▸ GOAL OF THE EXERCISE: Your answer should hold exactly the lines from the line containing "The image size is (836, 1413)." through the end of the entries that follow.

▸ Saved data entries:
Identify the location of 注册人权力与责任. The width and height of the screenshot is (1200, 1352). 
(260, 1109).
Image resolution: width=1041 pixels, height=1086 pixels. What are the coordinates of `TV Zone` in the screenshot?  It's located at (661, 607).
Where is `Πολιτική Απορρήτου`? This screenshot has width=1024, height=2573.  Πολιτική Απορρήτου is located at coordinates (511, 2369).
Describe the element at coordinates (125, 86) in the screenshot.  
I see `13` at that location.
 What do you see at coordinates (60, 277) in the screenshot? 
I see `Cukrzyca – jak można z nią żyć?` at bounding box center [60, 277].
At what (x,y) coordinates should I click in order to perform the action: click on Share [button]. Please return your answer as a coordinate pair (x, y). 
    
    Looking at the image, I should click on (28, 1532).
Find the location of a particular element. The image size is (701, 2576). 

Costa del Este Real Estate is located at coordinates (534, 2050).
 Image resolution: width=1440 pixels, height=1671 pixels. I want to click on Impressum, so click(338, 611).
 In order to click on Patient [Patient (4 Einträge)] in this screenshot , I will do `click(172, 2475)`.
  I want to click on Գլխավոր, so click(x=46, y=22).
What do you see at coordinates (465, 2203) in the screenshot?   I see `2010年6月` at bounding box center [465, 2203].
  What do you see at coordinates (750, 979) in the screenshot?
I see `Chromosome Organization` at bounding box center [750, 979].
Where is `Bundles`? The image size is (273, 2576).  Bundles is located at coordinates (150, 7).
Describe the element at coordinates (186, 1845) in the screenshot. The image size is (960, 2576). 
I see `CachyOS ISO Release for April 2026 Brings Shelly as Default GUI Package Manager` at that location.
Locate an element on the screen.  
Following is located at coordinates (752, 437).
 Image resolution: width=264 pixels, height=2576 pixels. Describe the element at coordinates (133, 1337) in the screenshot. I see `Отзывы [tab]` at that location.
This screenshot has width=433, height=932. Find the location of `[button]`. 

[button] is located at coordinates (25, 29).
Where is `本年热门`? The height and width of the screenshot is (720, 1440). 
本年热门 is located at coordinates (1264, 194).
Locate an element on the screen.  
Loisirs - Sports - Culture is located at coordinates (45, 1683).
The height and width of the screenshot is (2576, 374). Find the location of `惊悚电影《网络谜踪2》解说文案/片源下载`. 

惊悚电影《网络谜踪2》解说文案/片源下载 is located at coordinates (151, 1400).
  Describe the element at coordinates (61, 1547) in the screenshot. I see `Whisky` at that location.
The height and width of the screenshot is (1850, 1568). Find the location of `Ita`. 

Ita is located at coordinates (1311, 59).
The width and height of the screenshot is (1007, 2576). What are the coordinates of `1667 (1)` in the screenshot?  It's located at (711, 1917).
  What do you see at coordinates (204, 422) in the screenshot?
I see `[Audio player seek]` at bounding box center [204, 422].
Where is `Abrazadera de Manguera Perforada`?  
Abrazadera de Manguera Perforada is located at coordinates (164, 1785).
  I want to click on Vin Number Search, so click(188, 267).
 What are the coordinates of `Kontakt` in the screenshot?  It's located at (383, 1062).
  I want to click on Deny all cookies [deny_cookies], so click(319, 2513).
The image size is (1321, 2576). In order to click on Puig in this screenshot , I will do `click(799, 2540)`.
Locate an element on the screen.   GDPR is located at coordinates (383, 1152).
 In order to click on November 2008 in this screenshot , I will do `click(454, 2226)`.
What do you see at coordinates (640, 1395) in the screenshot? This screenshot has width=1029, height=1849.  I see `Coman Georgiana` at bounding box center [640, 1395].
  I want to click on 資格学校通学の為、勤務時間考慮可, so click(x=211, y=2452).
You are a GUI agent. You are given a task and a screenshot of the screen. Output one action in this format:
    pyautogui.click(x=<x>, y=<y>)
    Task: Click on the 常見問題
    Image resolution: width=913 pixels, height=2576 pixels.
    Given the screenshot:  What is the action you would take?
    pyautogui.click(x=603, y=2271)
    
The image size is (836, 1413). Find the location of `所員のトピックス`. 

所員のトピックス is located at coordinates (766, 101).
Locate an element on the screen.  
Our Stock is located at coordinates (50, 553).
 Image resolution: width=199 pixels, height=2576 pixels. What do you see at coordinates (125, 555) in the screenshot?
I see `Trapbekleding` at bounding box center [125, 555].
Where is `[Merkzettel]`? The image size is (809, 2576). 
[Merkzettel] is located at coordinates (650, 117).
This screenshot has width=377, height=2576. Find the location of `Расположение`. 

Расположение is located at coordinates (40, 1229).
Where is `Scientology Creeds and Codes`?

▸ ANSWER BOX:
The image size is (836, 1413). Find the location of `所員のトピックス`. 

所員のトピックス is located at coordinates (766, 101).
Locate an element on the screen.  
Our Stock is located at coordinates (50, 553).
 Image resolution: width=199 pixels, height=2576 pixels. What do you see at coordinates (125, 555) in the screenshot?
I see `Trapbekleding` at bounding box center [125, 555].
Where is `[Merkzettel]`? The image size is (809, 2576). 
[Merkzettel] is located at coordinates (650, 117).
This screenshot has width=377, height=2576. Find the location of `Расположение`. 

Расположение is located at coordinates (40, 1229).
Where is `Scientology Creeds and Codes`?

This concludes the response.